Вот что было раз в моей жизни.
Был я позван однажды тешить гостей у одной здешней гетеры Азеллы. Она немолода, но ее красота долголетня, и Азелла всех здесь красивей, пышней и умнее. Гостей было много, и всё чужеземцы из Рима и хвастуны богачи из Коринфа. Все упивались вином и меня беспрестанно заставляли играть им и петь. Другие хотели, чтобы я смешил их, и я всем угождал, как хотели. А когда я уставал, они не желали этого знать и надо мною обидно смеялись, толкали, насильно поили вином, в которое сыпали неприятную подмесь; обливали меня и злили мою бедную Акру. Они дергали ее за ляжки и плевали ей в нос, а когда Акра рычала, они ее били и даже грозились убить; я все это сносил, лишь бы побольше от них заработать, потому что, признаюсь тебе, мне надобно было тогда отправить на родину одного калеку-воина. Зато умная гетера Азелла, видя, как меня обижали, обратила это все в мою пользу: она раскрыла свою тунику и заставила всех кинуть мне несколько денег, гости же спьяну набросали мне много, а особенно один, горделивый и тучный Ор коринфянин, с надутым брюхом без шеи. Ор громко сказал:
– Покажи мне, Азелла, много ли золота все положили в твою тунику.
Она показала.
Ор же взглянул и, скосивши лицо с надменной усмешкой на римлян, добавил:
– Слушай меня, что скажу я, Азелла: прогони сейчас от себя всех этих гостей и возьми за то у слуги моего вдесятеро против того, что они все положили твоему скомороху.
Азелла сказала гостям:
– Мудрые люди, фортуна спускается к смертным не часто, а к Памфалону она еще во всю жизнь не сходила. Дайте ей место, а сами идите спокойно ко сну.

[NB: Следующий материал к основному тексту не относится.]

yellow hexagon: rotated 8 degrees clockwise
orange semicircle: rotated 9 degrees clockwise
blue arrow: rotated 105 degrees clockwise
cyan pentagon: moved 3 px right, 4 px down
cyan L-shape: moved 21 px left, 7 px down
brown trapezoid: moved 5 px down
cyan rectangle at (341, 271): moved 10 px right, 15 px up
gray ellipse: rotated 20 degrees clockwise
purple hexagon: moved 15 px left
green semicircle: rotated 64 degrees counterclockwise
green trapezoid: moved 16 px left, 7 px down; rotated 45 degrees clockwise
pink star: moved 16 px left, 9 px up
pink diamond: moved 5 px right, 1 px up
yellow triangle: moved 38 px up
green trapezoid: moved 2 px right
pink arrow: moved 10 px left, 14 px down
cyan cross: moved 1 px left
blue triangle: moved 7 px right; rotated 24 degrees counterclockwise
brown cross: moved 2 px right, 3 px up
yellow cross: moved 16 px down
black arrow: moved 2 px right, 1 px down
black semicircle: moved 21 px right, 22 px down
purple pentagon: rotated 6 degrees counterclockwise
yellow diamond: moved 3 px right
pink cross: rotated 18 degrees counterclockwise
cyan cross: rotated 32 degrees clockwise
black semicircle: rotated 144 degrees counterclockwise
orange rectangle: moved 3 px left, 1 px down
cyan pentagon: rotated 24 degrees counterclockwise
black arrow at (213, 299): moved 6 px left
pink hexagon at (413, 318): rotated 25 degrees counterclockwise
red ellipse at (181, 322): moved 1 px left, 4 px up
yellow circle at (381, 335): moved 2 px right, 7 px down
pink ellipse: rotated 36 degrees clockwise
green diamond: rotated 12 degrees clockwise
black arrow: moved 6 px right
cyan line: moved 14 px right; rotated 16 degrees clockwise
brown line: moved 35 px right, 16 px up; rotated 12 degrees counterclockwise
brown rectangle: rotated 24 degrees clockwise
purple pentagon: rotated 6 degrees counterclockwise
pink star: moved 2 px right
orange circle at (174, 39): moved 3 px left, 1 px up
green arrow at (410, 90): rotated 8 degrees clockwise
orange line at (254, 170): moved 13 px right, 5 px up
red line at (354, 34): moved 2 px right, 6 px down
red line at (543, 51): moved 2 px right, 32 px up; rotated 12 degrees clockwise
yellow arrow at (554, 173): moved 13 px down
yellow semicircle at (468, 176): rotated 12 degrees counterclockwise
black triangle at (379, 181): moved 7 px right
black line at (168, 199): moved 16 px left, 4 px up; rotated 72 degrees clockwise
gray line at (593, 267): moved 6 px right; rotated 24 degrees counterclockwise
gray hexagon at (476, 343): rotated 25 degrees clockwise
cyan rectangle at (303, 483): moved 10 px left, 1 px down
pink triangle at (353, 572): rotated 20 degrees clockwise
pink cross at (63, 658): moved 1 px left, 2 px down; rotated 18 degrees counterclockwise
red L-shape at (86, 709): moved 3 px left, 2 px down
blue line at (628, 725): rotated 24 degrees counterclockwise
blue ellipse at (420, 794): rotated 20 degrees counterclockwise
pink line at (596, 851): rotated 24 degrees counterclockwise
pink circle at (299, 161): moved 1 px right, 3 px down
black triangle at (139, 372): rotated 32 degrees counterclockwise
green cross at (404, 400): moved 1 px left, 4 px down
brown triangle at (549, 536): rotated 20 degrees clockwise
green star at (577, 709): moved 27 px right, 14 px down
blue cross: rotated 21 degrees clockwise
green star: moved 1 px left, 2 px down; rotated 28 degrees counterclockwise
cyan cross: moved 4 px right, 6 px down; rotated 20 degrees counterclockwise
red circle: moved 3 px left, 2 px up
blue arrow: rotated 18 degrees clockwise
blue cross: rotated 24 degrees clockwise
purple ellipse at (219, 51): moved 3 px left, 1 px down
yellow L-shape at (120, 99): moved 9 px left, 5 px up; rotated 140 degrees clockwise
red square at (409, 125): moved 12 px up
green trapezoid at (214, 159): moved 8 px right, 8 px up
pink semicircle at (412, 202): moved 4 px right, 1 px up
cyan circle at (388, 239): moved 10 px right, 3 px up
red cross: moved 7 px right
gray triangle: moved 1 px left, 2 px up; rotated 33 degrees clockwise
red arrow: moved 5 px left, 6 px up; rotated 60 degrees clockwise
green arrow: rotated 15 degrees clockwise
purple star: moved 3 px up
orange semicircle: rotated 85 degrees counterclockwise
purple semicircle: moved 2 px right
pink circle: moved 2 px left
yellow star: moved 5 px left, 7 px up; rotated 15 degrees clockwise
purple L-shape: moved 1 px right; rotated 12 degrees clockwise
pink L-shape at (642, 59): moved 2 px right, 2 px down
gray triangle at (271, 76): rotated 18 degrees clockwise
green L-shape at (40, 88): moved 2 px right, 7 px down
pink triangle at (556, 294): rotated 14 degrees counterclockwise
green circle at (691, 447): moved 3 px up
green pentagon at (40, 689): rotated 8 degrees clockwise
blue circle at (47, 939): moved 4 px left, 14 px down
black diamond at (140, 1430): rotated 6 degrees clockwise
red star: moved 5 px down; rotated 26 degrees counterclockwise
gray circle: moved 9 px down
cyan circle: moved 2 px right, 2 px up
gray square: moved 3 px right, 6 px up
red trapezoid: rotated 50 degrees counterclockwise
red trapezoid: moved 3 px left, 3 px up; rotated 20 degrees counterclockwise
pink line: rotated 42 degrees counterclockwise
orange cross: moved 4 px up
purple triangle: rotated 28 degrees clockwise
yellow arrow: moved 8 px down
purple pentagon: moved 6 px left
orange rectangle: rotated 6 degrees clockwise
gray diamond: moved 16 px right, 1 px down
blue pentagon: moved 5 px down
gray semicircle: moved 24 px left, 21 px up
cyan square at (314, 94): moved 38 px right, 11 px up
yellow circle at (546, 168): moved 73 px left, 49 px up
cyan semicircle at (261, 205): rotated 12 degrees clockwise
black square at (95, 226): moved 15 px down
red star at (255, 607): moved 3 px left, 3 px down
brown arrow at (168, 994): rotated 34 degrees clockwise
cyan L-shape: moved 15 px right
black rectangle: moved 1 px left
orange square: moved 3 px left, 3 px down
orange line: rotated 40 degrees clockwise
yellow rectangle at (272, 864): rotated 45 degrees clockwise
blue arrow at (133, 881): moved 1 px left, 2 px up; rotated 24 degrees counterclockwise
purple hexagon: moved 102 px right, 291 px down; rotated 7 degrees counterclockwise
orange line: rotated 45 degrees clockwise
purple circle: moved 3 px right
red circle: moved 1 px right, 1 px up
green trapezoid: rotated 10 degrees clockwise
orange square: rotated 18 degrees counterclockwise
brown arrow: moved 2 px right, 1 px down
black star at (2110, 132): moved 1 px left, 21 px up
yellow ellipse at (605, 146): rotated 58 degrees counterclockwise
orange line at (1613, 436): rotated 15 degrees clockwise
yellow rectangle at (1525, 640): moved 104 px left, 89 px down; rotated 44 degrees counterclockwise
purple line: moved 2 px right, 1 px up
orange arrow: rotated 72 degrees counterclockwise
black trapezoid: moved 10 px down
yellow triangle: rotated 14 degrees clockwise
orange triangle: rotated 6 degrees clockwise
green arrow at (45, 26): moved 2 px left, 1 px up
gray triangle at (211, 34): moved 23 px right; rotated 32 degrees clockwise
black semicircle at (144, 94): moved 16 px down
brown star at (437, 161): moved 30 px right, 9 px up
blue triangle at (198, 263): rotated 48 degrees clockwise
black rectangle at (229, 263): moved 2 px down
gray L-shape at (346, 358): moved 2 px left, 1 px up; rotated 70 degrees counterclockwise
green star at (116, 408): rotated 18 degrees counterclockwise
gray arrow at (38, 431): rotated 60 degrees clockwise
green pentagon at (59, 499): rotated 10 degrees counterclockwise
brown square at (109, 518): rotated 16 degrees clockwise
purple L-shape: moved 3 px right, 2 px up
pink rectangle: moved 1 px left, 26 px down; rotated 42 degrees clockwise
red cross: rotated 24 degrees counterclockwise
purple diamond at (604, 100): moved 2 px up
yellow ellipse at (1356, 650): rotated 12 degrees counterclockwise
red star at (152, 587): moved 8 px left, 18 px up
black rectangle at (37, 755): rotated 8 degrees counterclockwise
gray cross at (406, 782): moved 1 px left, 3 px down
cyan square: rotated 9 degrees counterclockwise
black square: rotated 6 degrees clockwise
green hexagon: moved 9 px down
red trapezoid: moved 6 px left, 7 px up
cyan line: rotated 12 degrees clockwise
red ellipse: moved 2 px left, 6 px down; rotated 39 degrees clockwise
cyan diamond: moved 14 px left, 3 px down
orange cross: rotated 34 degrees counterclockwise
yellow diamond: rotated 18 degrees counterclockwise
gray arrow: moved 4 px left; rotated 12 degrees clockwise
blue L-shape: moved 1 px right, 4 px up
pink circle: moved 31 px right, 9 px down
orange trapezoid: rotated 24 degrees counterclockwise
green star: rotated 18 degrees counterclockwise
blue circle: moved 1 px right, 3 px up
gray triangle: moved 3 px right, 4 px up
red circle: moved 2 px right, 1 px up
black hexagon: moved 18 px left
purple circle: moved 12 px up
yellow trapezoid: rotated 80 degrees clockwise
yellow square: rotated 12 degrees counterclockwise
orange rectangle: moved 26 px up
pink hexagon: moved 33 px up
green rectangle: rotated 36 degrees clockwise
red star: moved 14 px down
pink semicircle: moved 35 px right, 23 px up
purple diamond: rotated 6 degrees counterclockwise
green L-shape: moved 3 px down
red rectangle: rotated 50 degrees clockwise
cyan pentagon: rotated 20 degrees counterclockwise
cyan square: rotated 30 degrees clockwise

Недовольные гости ушли, а Азелла проводила меня последнего и дала мне так много денег, что я не мог счесть их, а утром, когда стал сосчитывать, насчитал двести тридцать златниц. Я и обрадовался и вместе с тем испугался.
«Вот, – подумал я, – случай, после которого я уже не должен более служить скоморошьим потехам. Это точно бог внял моему обещанью. Никогда еще у меня не бывало зараз столько денег. Довольно же меня всем обижать и надо мной насмехаться. Теперь я не бедняк. За эти деньги я вчера снес большие обиды, но зато вперед этого больше не будет. Конец скоморошью! Я отыщу себе небольшое поле с ключом чистой воды и с многолиственной пальмой. Куплю это поле и стану жить честно, как все люди, с которыми не стыдятся вести знакомство ни клир, ни монахи».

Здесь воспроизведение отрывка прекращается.